Estas estratégias afetam diretamente o uso dos espaços públicos da cidade, pois incorporam as práticas dos usuários, segundo apropriações diferentes dos espaços. Estas formas de apropriação podem ser entendidas como padrões que se articulam a estas outras escalas de mobilidade faladas anteriormente: a escala metropolitana e a escala urbana (figura 9). As três estratégias atuam na escala metropolitana e ajudam a concretizar os fenômenos de concentração em poucos centros noturnos, tornando visíveis os padrões de circulação noturna, especialmente em relação às duas primeiras estratégias. Veremos agora os padrões na escala local, ou seja, nos centros noturnos, onde predomina a última estratégia em meio ao espaço público e aos estabelecimentos privados.

Fonte: elaboração própria a partir dos dados coletados em campo no município do Rio de Janeiro em 2013.

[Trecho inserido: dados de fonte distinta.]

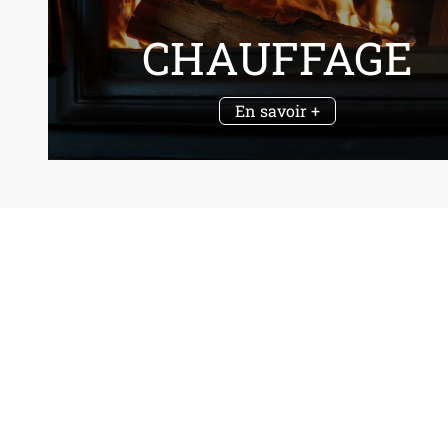
CHAUFFAGE
En savoir +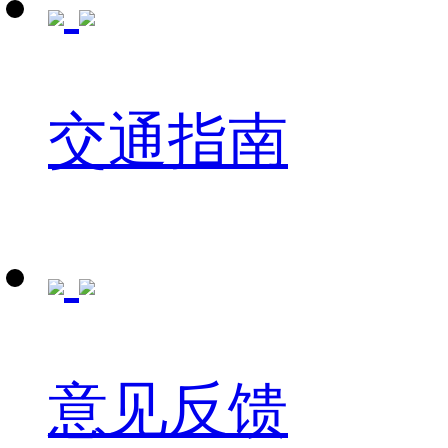
交通指南
意见反馈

Figura 9 Áreas de influência dos centros de vida noturna 

Padrões de trajetórias noturnas

Ao se observar o fluxo de pessoas durante uma noite de sexta-feira em diversos lugares da cidade do Rio de Janeiro, nota-se, em um primeiro momento, o seu confuso movimento nos espaços públicos, a concentração em inúmeros pontos e a variedade de comportamentos. Tamanha dispersão de trajetórias, pontos e interesses é comum às grandes cidades e já foi descrita por outros autores como sendo até mesmo aquilo que definiria o urbano (Jacobs, 2006). Essa aparente confusão possui, no entanto, uma organização, um ritmo próprio que repercute a rotina das trajetórias, dos circuitos e das práticas sociais. Poderíamos mesmo ir adiante e afirmar que tais repetições se conformam enquanto padrões de trajetórias noturnas. Estes padrões são formados pela repetição de práticas sobre um substrato material que qualifica as ações dos usuários dos espaços. A relação entre arquitetura e práticas móveis parece ter, assim, centralidade na conformação de tais padrões.

Nas pesquisas realizadas em alguns centros de vida noturna na cidade do Rio de Janeiro, as observações demonstraram o quanto o pedestria- nismo é um fator comum a estes centros. Na maioria dos casos, áreas que se caracterizavam pela disponibilidade de calçadas, vias fechadas ao trânsito de veículos ou praças costumavam concentrar um maior número de pessoas, as quais, de forma geral, circulavam pelos espaços públicos, definindo um circuito noturno. Outro fator importante é a presença de estabelecimentos que oferecem alguma forma de serviço tido como importante para as práticas noturnas de lazer, especialmente o comércio de álcool e de comidas rápidas. No entorno de estabelecimentos comerciais deste tipo costumam se concentrar grupos e indivíduos durante um determinado período (figura 10). Por fim, a conectividade destes centros a outras áreas da cidade por meio de um maior número de entroncamentos de transportes foi um fator tido como significativo na concentração de usuários.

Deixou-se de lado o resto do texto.